Friedman and Sanders, pages 133-134.
A very thorough, easy to read, description of the relationship between CO2 and seawater pH… However, the phrase “ocean acidification” is notably absent from the entire 300+ pages. How is this possible?
Even way back then, we knew that past atmospheric CO2 concentrations were often much higher and the oceans had oscillated between calcite and aragonite seas during periods of high and low atmospheric CO2 concentrations.
Dr. Drobnyk was the department chairman and he assigned us a brand new textbook… Friedman & Sanders was published in 1978… Surely ocean acidification just had to be mentioned in it.
Why wasn’t the relationship of CO2 and pH called Ocean Acidification prior to the Gorebal Warming Myth?
Because seawater cannot become acidic (at least not under real world conditions) and Communism was sufficiently scary as far as bureaucrats were concerned, prior to the end of Cold War I.
A study of seawater pH near active volcanic CO2 vents in the Mediterranean (Kerrison et al., 2011) found that the pH immediately adjacent to the vent was still alkaline, despite being subjected to the equivalent of nearly 5,600 ppm CO2.
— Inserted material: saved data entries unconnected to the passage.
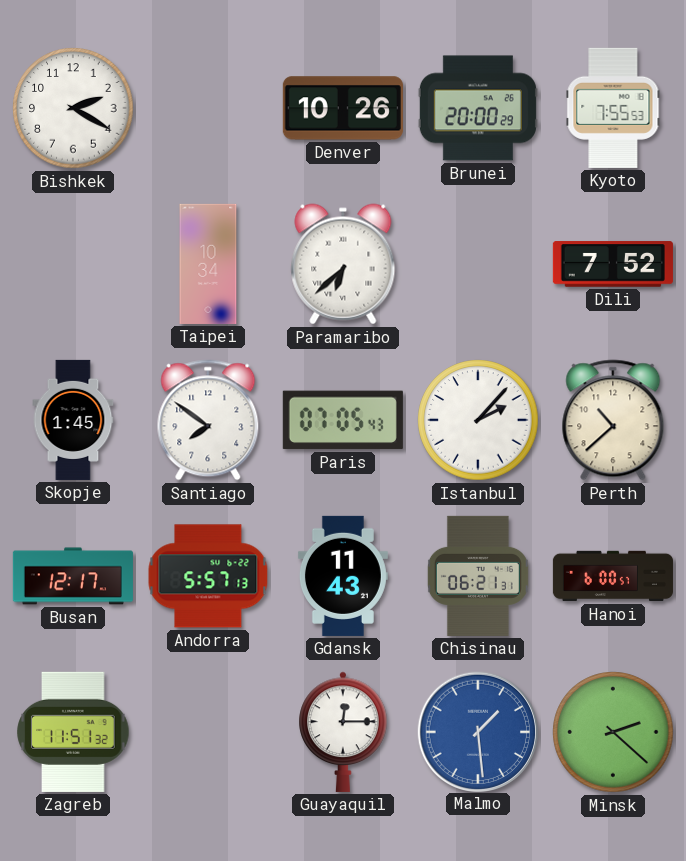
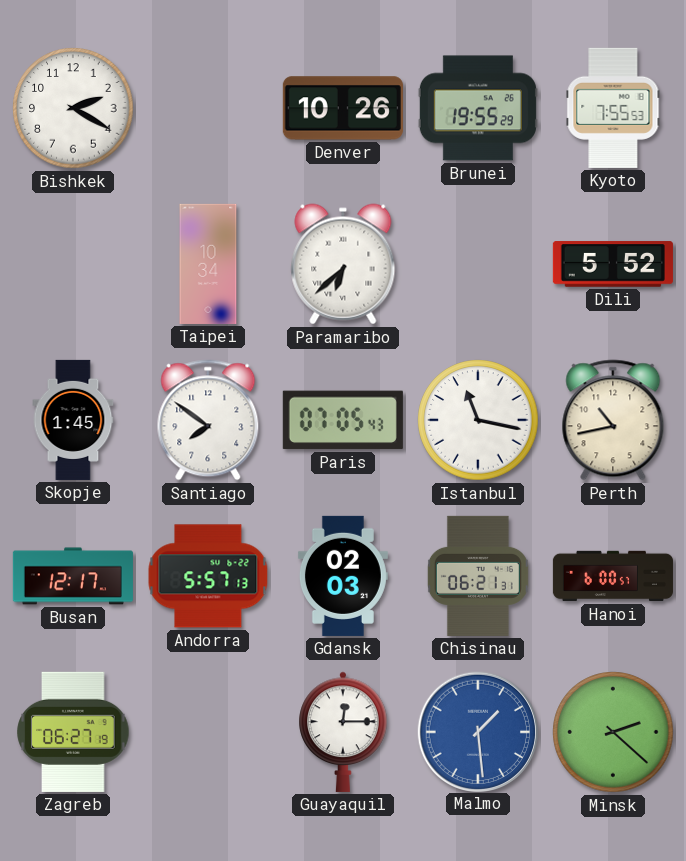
Brunei: 20:00 -> 19:55
Dili: 7:52 -> 5:52
Istanbul: 2:07 -> 11:17
Perth: 10:38 -> 10:43
Gdansk: 11:43 -> 02:03
Zagreb: 11:51 -> 06:27
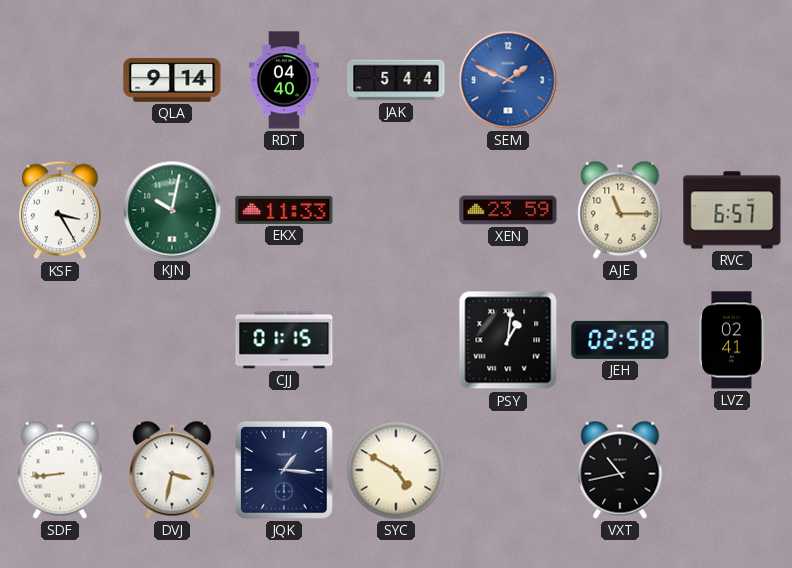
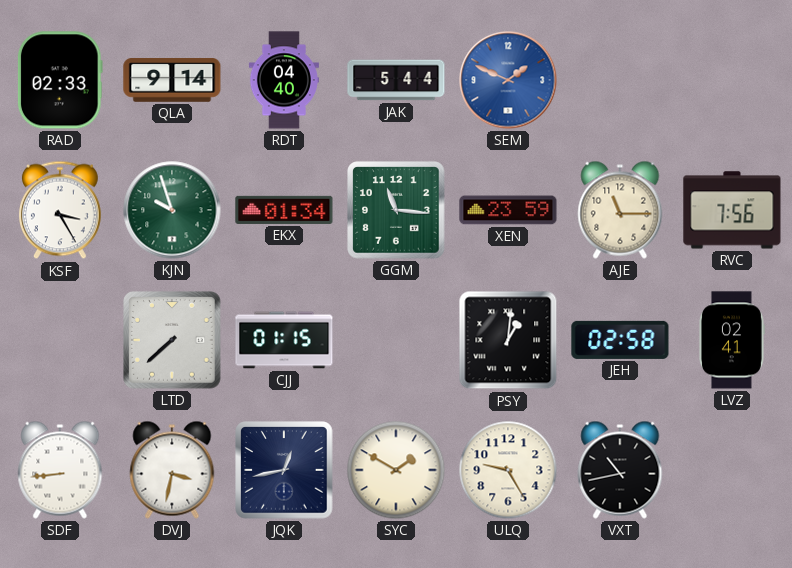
RAD: none -> 02:33
KJN: 10:02 -> 9:57
EKX: 11:33 -> 01:34
GGM: none -> 11:16
RVC: 6:57 -> 7:56
LTD: none -> 7:38
JQK: 1:16 -> 12:43
SYC: 4:50 -> 1:50
ULQ: none -> 9:25
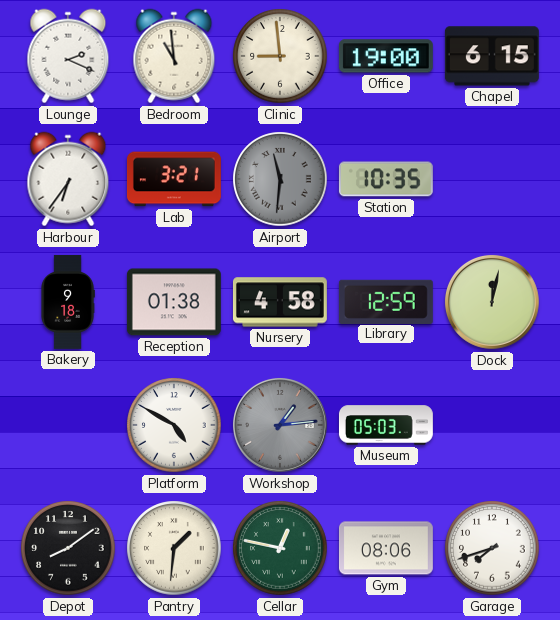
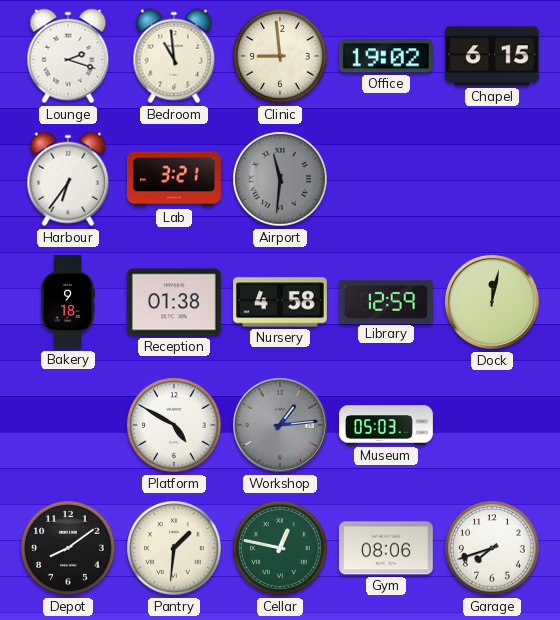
Lounge: 2:19 -> 2:18
Office: 19:00 -> 19:02
Station: 10:35 -> none
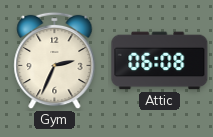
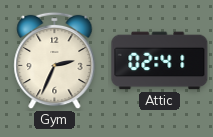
Attic: 06:08 -> 02:41
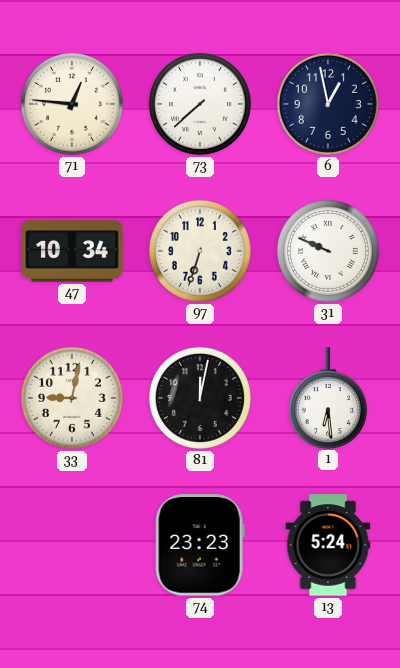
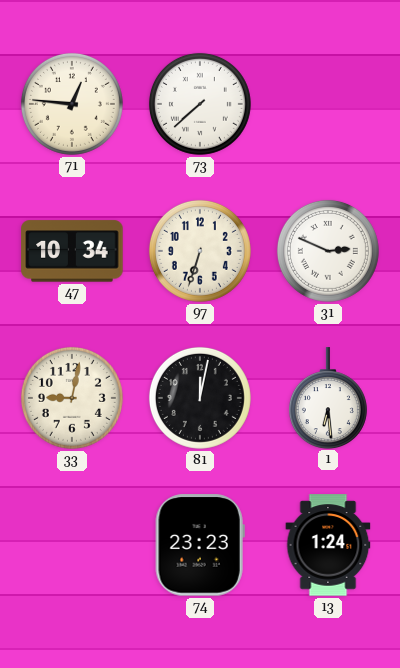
6: 12:58 -> none
31: 9:49 -> 2:49
13: 5:24 -> 1:24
Partial pressure and fugacity (μatm) are a little lower than what the mixing ratio (ppm) would be, depending on temperature and humidity. However, they are close. A partial pressure (pCO2) of 350 μatm generally equates to about 350 ppm in the atmosphere. At nearly 5,600 ppm CO2 the seawater was still alkaline, not acidic.
Straw man! The “ocean acidification” hypothesis clearly states that the oceans won’t become acidic.
Since someone will likely accuse me of manufacturing a straw man…
Calling this phenomenon “ocean acidification” when surface seawater will remain “basic” under future emissions scenarios is alarmist
Just as we describe an increase in temperature from -40°F to -20°F as warming, even though neither the starting nor the ending temperature is “warm,” the term “acidification” describes a direction of change (i.e. increase) in the level of acidity in the global oceans, not an absolute end point. When CO2 is added to seawater, it reacts with water to form carbonic acid (H2CO3); hence acid is being added to seawater, thereby acidifying it. Similarly, in the example about human blood, a drop in pH is referred to as acidosis, even though the point where acidemia begins (7.35) is still above 7.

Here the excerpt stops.